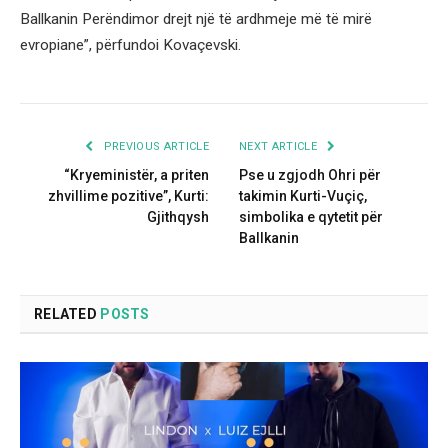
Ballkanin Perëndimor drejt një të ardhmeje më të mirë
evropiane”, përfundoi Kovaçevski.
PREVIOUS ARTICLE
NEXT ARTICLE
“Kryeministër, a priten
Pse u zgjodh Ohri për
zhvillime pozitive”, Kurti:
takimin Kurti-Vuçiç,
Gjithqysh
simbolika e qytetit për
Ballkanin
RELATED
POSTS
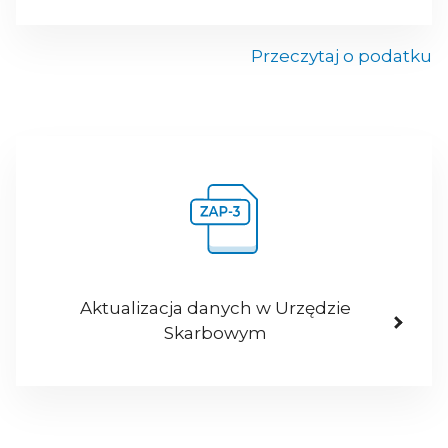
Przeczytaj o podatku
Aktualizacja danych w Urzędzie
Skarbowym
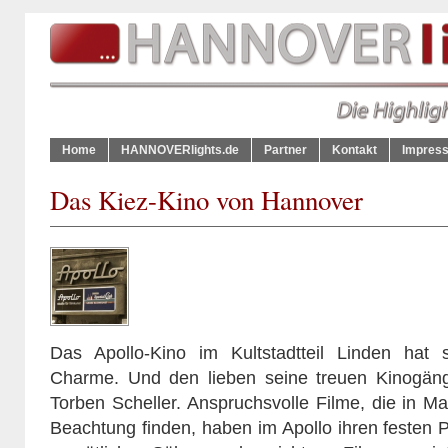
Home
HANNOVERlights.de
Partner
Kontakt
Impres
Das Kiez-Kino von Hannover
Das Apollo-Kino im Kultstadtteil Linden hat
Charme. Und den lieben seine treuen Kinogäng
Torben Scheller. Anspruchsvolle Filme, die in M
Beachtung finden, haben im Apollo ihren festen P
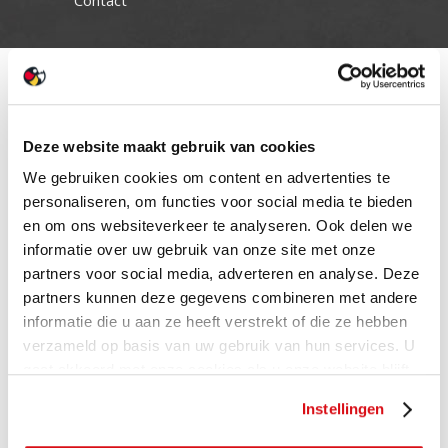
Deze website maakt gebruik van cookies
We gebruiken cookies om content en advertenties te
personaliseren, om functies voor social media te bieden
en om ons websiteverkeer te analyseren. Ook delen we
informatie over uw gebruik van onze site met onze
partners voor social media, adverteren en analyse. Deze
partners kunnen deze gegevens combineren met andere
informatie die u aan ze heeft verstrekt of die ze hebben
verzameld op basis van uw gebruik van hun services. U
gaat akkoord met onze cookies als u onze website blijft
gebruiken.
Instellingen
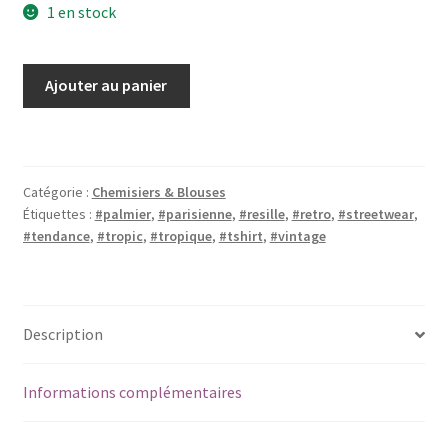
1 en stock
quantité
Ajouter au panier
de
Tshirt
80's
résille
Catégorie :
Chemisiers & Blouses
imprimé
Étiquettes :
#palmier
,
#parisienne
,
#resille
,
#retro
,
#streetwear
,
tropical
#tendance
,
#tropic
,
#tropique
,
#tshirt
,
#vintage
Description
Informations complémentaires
┄┄┄┄┄┄┄┄┄┄┄┄┄┄┄┄┄┄┄┄
PROBLEM STATEMENT — Copy out all lines from the records where the word "social" appears.

FINAL ANSWER —
personaliseren, om functies voor social media te bieden
partners voor social media, adverteren en analyse. Deze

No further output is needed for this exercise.